La proroga alla riforma del sostegno agli alunni disabili, voluta dal governo per apportare delle modifiche, interessa da vicino l'Associazione Nazionale Insegnanti e Formatori. Il presidente Pacifico: "Il Miur non lasci sulla carta le disposizioni previste sotto la voce “misure di accompagnamento"

20 luglio 2019

ROMA - C’è attesa sull'attuazione delle modifiche al decreto legislativo 66/2017 sulla riforma del sostegno agli alunni disabili, si attendono ora le misure di accompagnamento da parte del ministero dell’Istruzione. A tal proposito è intervenuto Marcello Pacifico, presidente nazionale Anief: "Attuare progetti e iniziative per il supporto alle scuole significa fornire gli strumenti, anche finanziari, perché tali programmi si attuino. Riteniamo basilare che le nuove disposizioni sul sostegno vadano a superare la Legge Carrozza 128/13 che impedisce di collocare tutti gli attuali posti in deroga nell'organico di diritto. Sempre in attesa di prendere visione delle novità legislative in via di approvazione presso le Commissioni parlamentari di competenza, Anief chiede da subito al Miur di non lasciare sulla carta le disposizioni previste sotto la voce “misure di accompagnamento". Ad iniziare dalle iniziative formative rivolte al personale della scuola: secondo Pacifico "è fondamentale che tutti i lavoratori della scuola, anche quindi il personale Ata, vengano adeguatamente formati per la trattazione degli alunni certificati come portatori di disabilità".

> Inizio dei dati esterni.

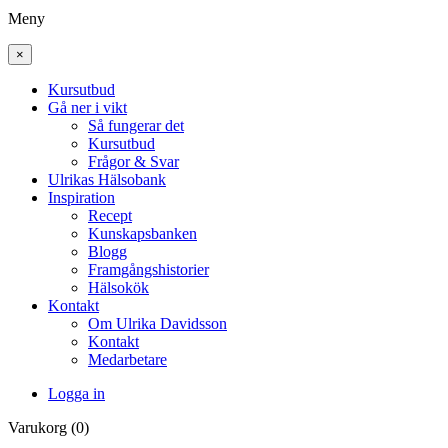
Meny
×
Kursutbud
Gå ner i vikt
Så fungerar det
Kursutbud
Frågor & Svar
Ulrikas Hälsobank
Inspiration
Recept
Kunskapsbanken
Blogg
Framgångshistorier
Hälsokök
Kontakt
Om Ulrika Davidsson
Kontakt
Medarbetare
Logga in
Varukorg (0)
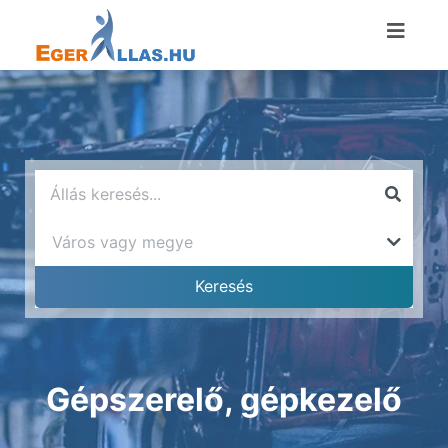
Gépszerelő, gépkezelő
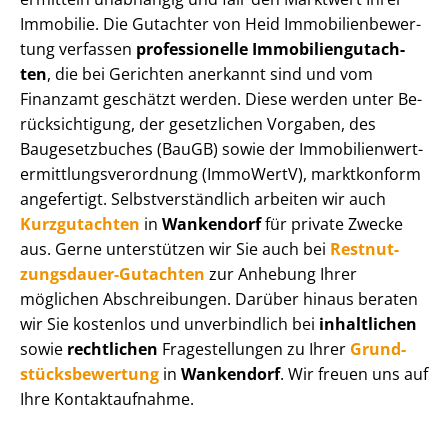
Immobilie. Die Gutachter von Heid Im­mo­bi­li­en­be­wer­
tung verfassen
professionelle Im­mo­bi­li­en­gut­ach­
ten
, die bei Gerichten anerkannt sind und vom
Finanzamt geschätzt werden. Diese werden unter Be­
rück­sich­ti­gung, der gesetzlichen Vorgaben, des
Baugesetzbuches (BauGB) sowie der Im­mo­bi­li­en­wert­
ermitt­lungs­ver­ord­nung (ImmoWertV), marktkonform
angefertigt. Selbst­ver­ständ­lich arbeiten wir auch
Kurzgutachten
in
Wankendorf
für private Zwecke
aus. Gerne unterstützen wir Sie auch bei
Rest­nut­
zungs­dau­er-Gutachten
zur Anhebung Ihrer
möglichen Abschreibungen. Darüber hinaus beraten
wir Sie kostenlos und unverbindlich bei
inhaltlichen
sowie
rechtlichen
Fragestellungen zu Ihrer
Grund­
stücks­be­wer­tung
in
Wankendorf
. Wir freuen uns auf
Ihre Kontaktaufnahme.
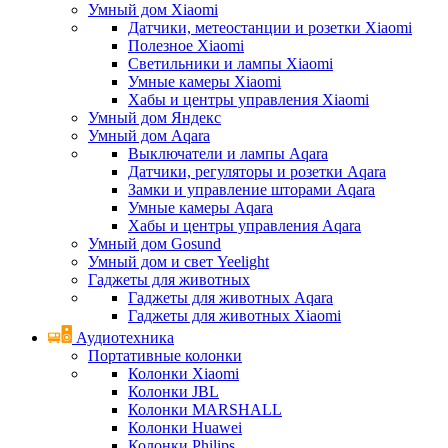
Умный дом Xiaomi
Датчики, метеостанции и розетки Xiaomi
Полезное Xiaomi
Светильники и лампы Xiaomi
Умные камеры Xiaomi
Хабы и центры управления Xiaomi
Умный дом Яндекс
Умный дом Aqara
Выключатели и лампы Aqara
Датчики, регуляторы и розетки Aqara
Замки и управление шторами Aqara
Умные камеры Aqara
Хабы и центры управления Aqara
Умный дом Gosund
Умный дом и свет Yeelight
Гаджеты для животных
Гаджеты для животных Aqara
Гаджеты для животных Xiaomi
Аудиотехника
Портативные колонки
Колонки Xiaomi
Колонки JBL
Колонки MARSHALL
Колонки Huawei
Колонки Philips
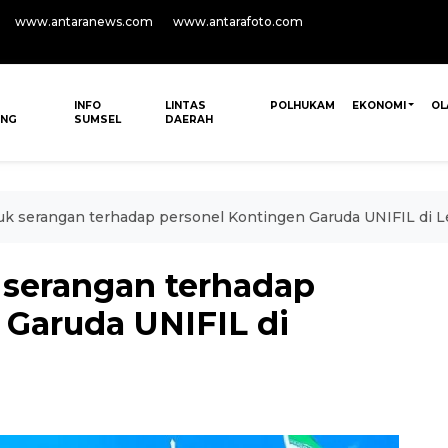
www.antaranews.com
www.antarafoto.com
INFO
LINTAS
POLHUKAM
EKONOMI
OL
ANG
SUMSEL
DAERAH
uk serangan terhadap personel Kontingen Garuda UNIFIL di 
 serangan terhadap
 Garuda UNIFIL di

"Un corso di formazione di base sul trattamento degli alunni con sostegno – ricorda Marcello Pacifico - era previsto anche dal decreto legislativo 66/17 della Buona Scuola di Renzi, ma poi di fatto non se ne fece mai nulla. Non vorremmo che anche stavolta i buoni intenti legislativi si perdano nei meandri della burocrazia e per via della mancanza di finanziamenti adeguati a supporto del progetto. A questo proposito, lascia molte perplessità la decisione di non assegnare alcun compenso, indennità, gettone di presenza e rimborso spese al comitato a cui spetterà prendere in carico la direzione e il coordinamento delle prossime misure di accompagnamento".

Tra le disposizioni in arrivo, è prevista anche una formazione specifica dei docenti dell’infanzia e primaria, attraverso un corso ad hoc. "Su questo – prosegue Anief, a mantieniamo delle riserve sugli ulteriori 60 crediti, i cosiddetti Cfu, da conseguire per accedere al corso specializzante, attraverso il quale si conseguirebbero ulteriori 60 crediti: la soluzione introdotta appare infatti a dir poco ridondante.  Rimane poi tutto da risolvere il problema dei tanti posti in deroga di sostegno, assegnati solo in supplenza e non utili per assunzioni e trasferimenti: gli ultimi conteggi nazionali ci dicono che sono aumentati fino a coprire il 40% dell'organico autorizzato ogni anno, anche a seguito dell’incremento sensibile degli alunni con certificazione. Per contrastare tale incongruità, Anief ha aperto le pre-adesioni per impugnare il prossimo schema di decreto ministeriale ed è pronto a commissariare l'Usr Sicilia, dopo che lo scorso gennaio il Tar della Sicilia si è espresso sugli organici di sostegno (con la sentenza n. 140/19, i cui principi evidentemente valgono per tutte le regioni), chiedendo espressamente al Miur di verificare quanti dei posti dell’Isola in deroga, circa 7 mila, rispondano a necessità effettive, al fine di essere assegnati alla costituzione di contingenti da collocare a tempo indeterminato".